#### What the exercise asks
Would you please transcribe the data in full and exactly, excluding images?

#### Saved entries
- - -

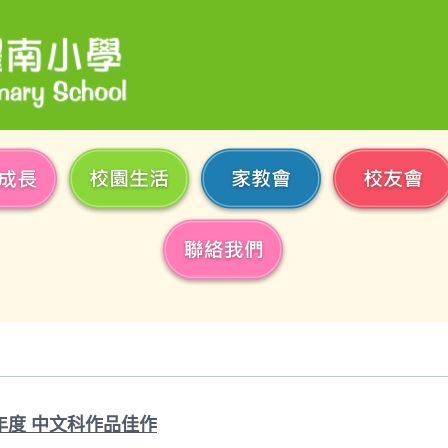
25年度 中文科作品佳作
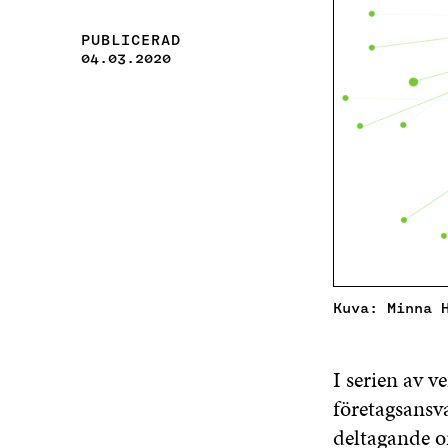
PUBLICERAD
04.03.2020
Kuva: Minna 
I serien av 
företagsansv
deltagande o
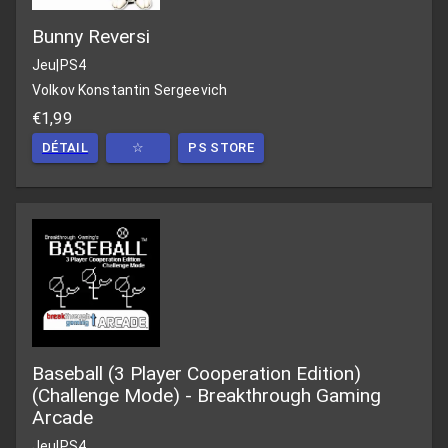
Bunny Reversi
Jeu
|
PS4
Volkov Konstantin Sergeevich
€1,99
DÉTAIL
☆
PS STORE
Baseball (3 Player Cooperation Edition)
(Challenge Mode) - Breakthrough Gaming
Arcade
Jeu
|
PS4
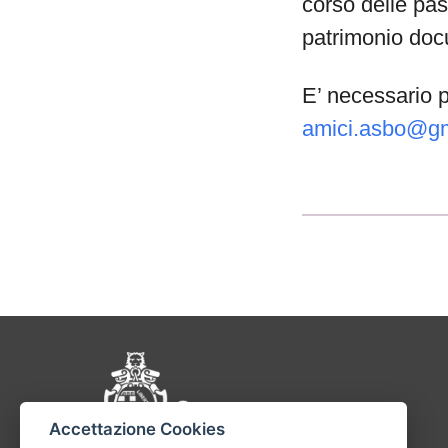
corso delle pas
patrimonio docu
E’ necessario p
amici.asbo@g
Pié di pagina di Comu
Accettazione Cookies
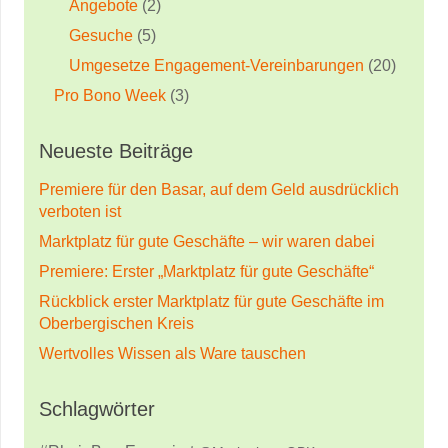
Angebote
(2)
Gesuche
(5)
Umgesetze Engagement-Vereinbarungen
(20)
Pro Bono Week
(3)
Neueste Beiträge
Premiere für den Basar, auf dem Geld ausdrücklich
verboten ist
Marktplatz für gute Geschäfte – wir waren dabei
Premiere: Erster „Marktplatz für gute Geschäfte“
Rückblick erster Marktplatz für gute Geschäfte im
Oberbergischen Kreis
Wertvolles Wissen als Ware tauschen
Schlagwörter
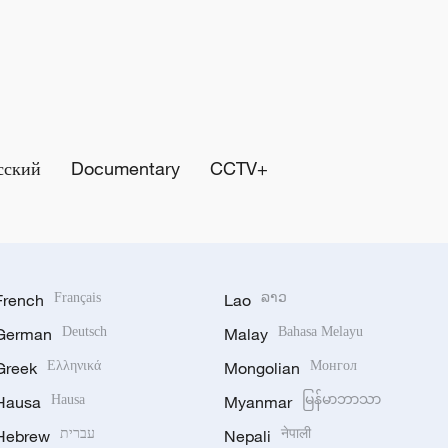
сский
Documentary
CCTV+
French
Français
Lao
ລາວ
German
Deutsch
Malay
Bahasa Melayu
Greek
Ελληνικά
Mongolian
Монгол
Hausa
Hausa
Myanmar
မြန်မာဘာသာ
Hebrew
עברית
Nepali
नेपाली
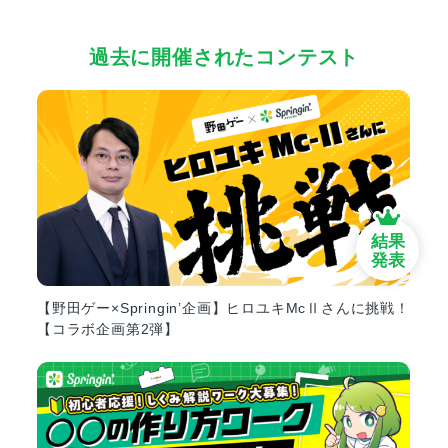
過去に開催されたコンテスト
結果
発表
【野田ゲー×Springin’企画】ヒロユキMcⅡさんに挑戦！
【コラボ企画第2弾】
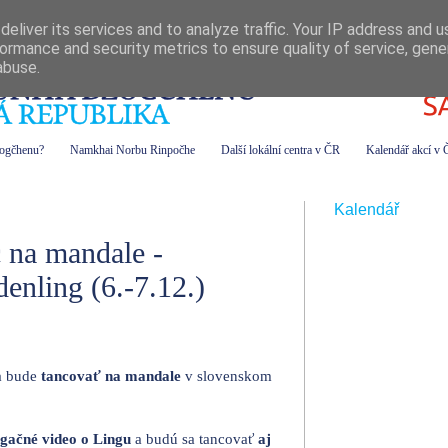
eliver its services and to analyze traffic. Your IP address and 
ormance and security metrics to ensure quality of service, gen
abuse.
zogčhenu?
Namkhai Norbu Rinpočhe
Další lokální centra v ČR
Kalendář akcí v
4
Kalendář
 na mandale -
enling (6.-7.12.)
 bude
tancovať na mandale
v slovenskom
gačné video o Lingu
a budú sa tancovať
aj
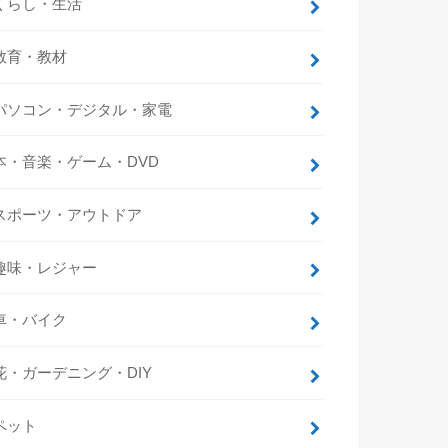
くらし・生活
教育・教材
パソコン・デジタル・家電
本・音楽・ゲーム・DVD
スポーツ・アウトドア
趣味・レジャー
車・バイク
花・ガーデニング・DIY
ペット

- - -

#### Answer to this problem
25年度 中文科作品佳作
PUBLICERAD
04.03.2020
Kuva: Minna 
I serien av 
företagsansv
deltagande o
Bunny Reversi
Jeu
|
PS4
Volkov Konstantin Sergeevich
€1,99
DÉTAIL
☆
PS STORE
Baseball (3 Player Cooperation Edition)
(Challenge Mode) - Breakthrough Gaming
Arcade
Jeu
|
PS4
corso delle pas
patrimonio docu
E’ necessario p
amici.asbo@g
Pié di pagina di Comu
Accettazione Cookies
Angebote
(2)
Gesuche
(5)
Umgesetze Engagement-Vereinbarungen
(20)
Pro Bono Week
(3)
Neueste Beiträge
Premiere für den Basar, auf dem Geld ausdrücklich
verboten ist
Marktplatz für gute Geschäfte – wir waren dabei
Premiere: Erster „Marktplatz für gute Geschäfte“
Rückblick erster Marktplatz für gute Geschäfte im
Oberbergischen Kreis
Wertvolles Wissen als Ware tauschen
Schlagwörter
сский
Documentary
CCTV+
French
Français
Lao
ລາວ
German
Deutsch
Malay
Bahasa Melayu
Greek
Ελληνικά
Mongolian
Монгол
Hausa
Hausa
Myanmar
မြန်မာဘာသာ
Hebrew
עברית
Nepali
नेपाली
過去に開催されたコンテスト
結果
発表
【野田ゲー×Springin’企画】ヒロユキMcⅡさんに挑戦！
【コラボ企画第2弾】
eliver its services and to analyze traffic. Your IP address and 
ormance and security metrics to ensure quality of service, gen
abuse.
zogčhenu?
Namkhai Norbu Rinpočhe
Další lokální centra v ČR
Kalendář akcí v
4
Kalendář
 na mandale -
enling (6.-7.12.)
 bude
tancovať na mandale
v slovenskom
gačné video o Lingu
a budú sa tancovať
aj
くらし・生活
教育・教材
パソコン・デジタル・家電
本・音楽・ゲーム・DVD
スポーツ・アウトドア
趣味・レジャー
車・バイク
花・ガーデニング・DIY
ペット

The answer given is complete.